Ginban Kaleidoscope Rookie Program: Candy candy all my rules (ISBN 4-08-630255-1)
- Release date: September 22, 2005

 (銀盤カレイドスコープ vol．6: ダブル・プログラム: A long, wrong time ago)

Ginban Kaleidoscope Double Program: A long, wrong time ago (ISBN 4-08-630267-5)
- Release date: November 25, 2005

 (銀盤カレイドスコープ vol．7: リリカル・プログラム: Be in love with your miracle)

Ginban Kaleidoscope Lyrical Program: Be in love with your miracle (ISBN 4-08-630302-7)
- Release date: June 23, 2006

 (銀銀盤カレイドスコープ vol．8: コズミック・プログラム: Big time again!)

Ginban Kaleidoscope Cosmic Program: Big time again! (ISBN 4-08-630326-4)
- Release date: November 25, 2006

 (銀盤カレイドスコープ vol．9: シンデレラ・プログラム: Say it ain't so)

Ginban Kaleidoscope Cinderella Program: Say it ain't so (ISBN 4-08-630331-0)
- Release date: November 25, 2006

===Manga===
A manga adaptation by Jun Hasegawa was serialized in Margaret between the 18th issue of 2005 and the 10th issue of 2006. The individual chapters were later collected and published in two tankōbon volumes.

===Anime===

A 12-episode anime television series adaptation of Ginban Kaleidoscope produced by Actas aired in Japan between October 8, 2005, and December 24, 2005, on TV Tokyo. The series was directed by Shinji Takamatsu while the series composition done by Akatsuki Yamatoya.

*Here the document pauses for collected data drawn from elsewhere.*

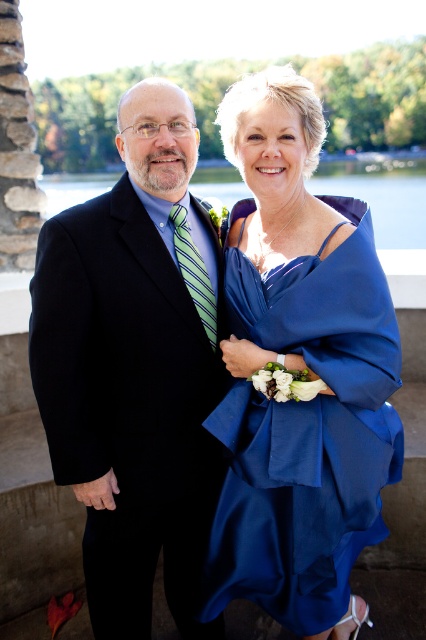 Is point (138, 189) positioned in front of point (230, 198)?

Yes, it is.

Does matte black suit at left appear on the left side of blue satin dress at upper center?

Indeed, matte black suit at left is positioned on the left side of blue satin dress at upper center.

Between point (149, 637) and point (385, 220), which one is positioned behind?

Positioned behind is point (385, 220).

At what (x,y) coordinates should I click in order to perform the action: click on matte black suit at left. Please return your answer as a coordinate pair (x, y). This screenshot has width=426, height=640. Looking at the image, I should click on (135, 369).

Which is more to the right, matte black suit at left or satin blue dress at center?

satin blue dress at center is more to the right.

Is matte black suit at left thinner than satin blue dress at center?

Yes, matte black suit at left is thinner than satin blue dress at center.

In order to click on matte black suit at left in this screenshot , I will do `click(135, 369)`.

Does satin blue dress at center appear on the right side of blue satin dress at upper center?

In fact, satin blue dress at center is to the left of blue satin dress at upper center.

Is point (267, 339) positioned before point (380, 224)?

Yes, it is in front of point (380, 224).

Where is `satin blue dress at center`? This screenshot has height=640, width=426. satin blue dress at center is located at coordinates (307, 433). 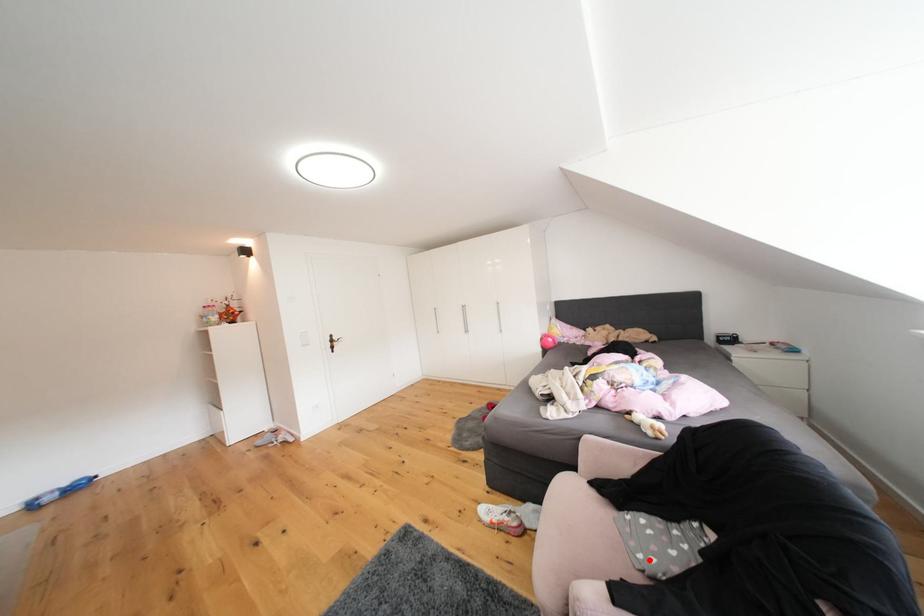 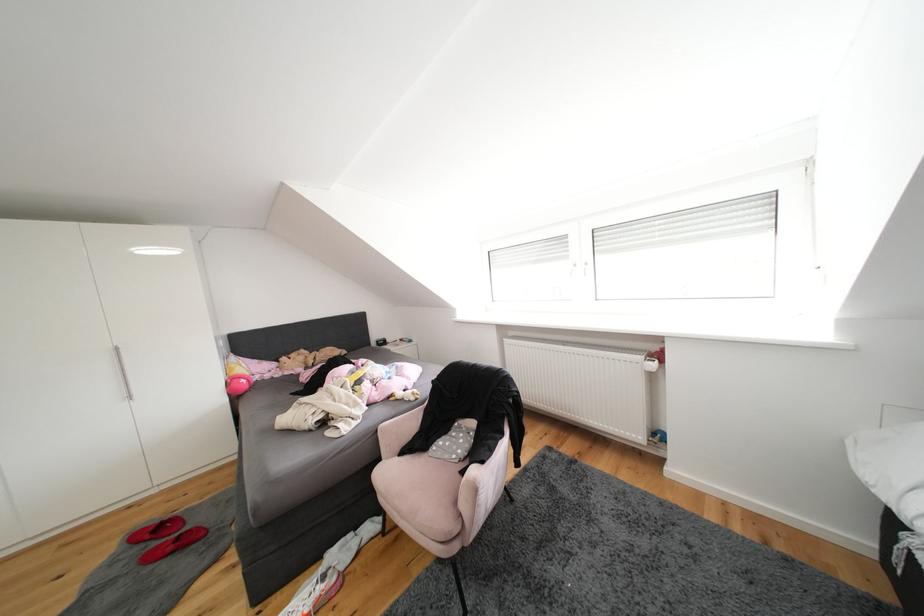 The point at the highlighted location is marked in the first image. Where is the corresponding point in the second image?

(464, 460) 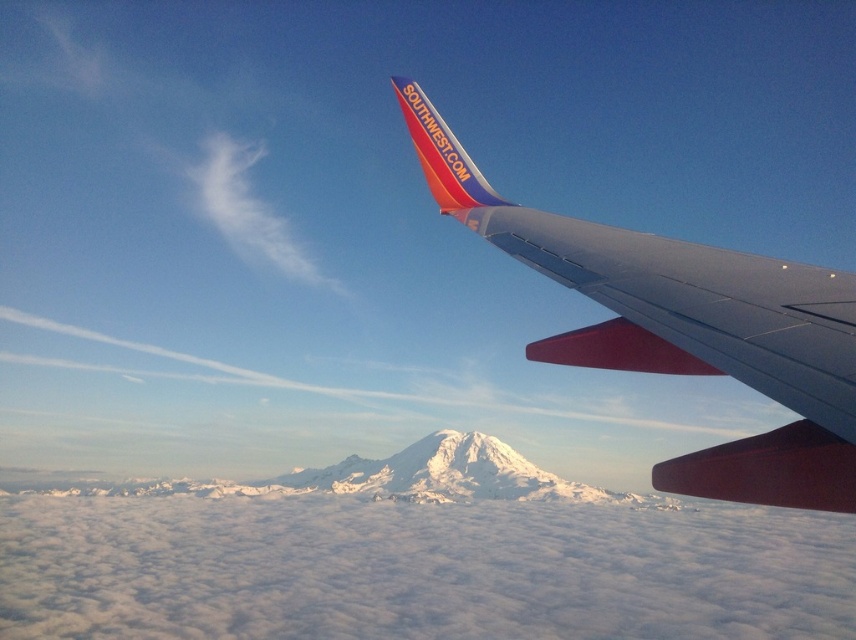 Can you confirm if smooth metallic wing at upper right is positioned to the left of white cotton cloud at upper left?

No, smooth metallic wing at upper right is not to the left of white cotton cloud at upper left.

Which is behind, point (655, 269) or point (305, 259)?

Point (305, 259)

Locate an element on the screen. The image size is (856, 640). smooth metallic wing at upper right is located at coordinates (705, 305).

Based on the photo, who is more forward, [203,156] or [408,80]?

Point [408,80] is more forward.

Image resolution: width=856 pixels, height=640 pixels. Describe the element at coordinates (248, 211) in the screenshot. I see `white cotton cloud at upper left` at that location.

What do you see at coordinates (248, 211) in the screenshot? I see `white cotton cloud at upper left` at bounding box center [248, 211].

I want to click on white cotton cloud at upper left, so click(248, 211).

Find the location of a particular element. metallic gray wing at upper right is located at coordinates (684, 326).

Between metallic gray wing at upper right and white cotton cloud at upper left, which one is positioned lower?

metallic gray wing at upper right is below.

Find the location of a particular element. This screenshot has width=856, height=640. metallic gray wing at upper right is located at coordinates (684, 326).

The 12 episodes were later released into 6 separate DVD volumes with each volume containing 2 episodes. All the DVD volumes have both limited and normal editions. The covers for all the limited editions were drawn by series illustrator Hiro Suzuhira. The anime's opening theme is "Dual" by Yellow Generation
while the ending theme is "Energy" by Marina Inoue.

==Reception==
Melissa D. Johnson of T.H.E.M. Anime Reviews gave the series 5 out of 5 stars, saying that "Ginban Kaleidoscope is a beautiful coming of age story. It manages to pull off a complete story in only twelve episodes, yet somehow manages to create memorable characters where other titles twice or thrice as long keep serving up the cookie cut-outs."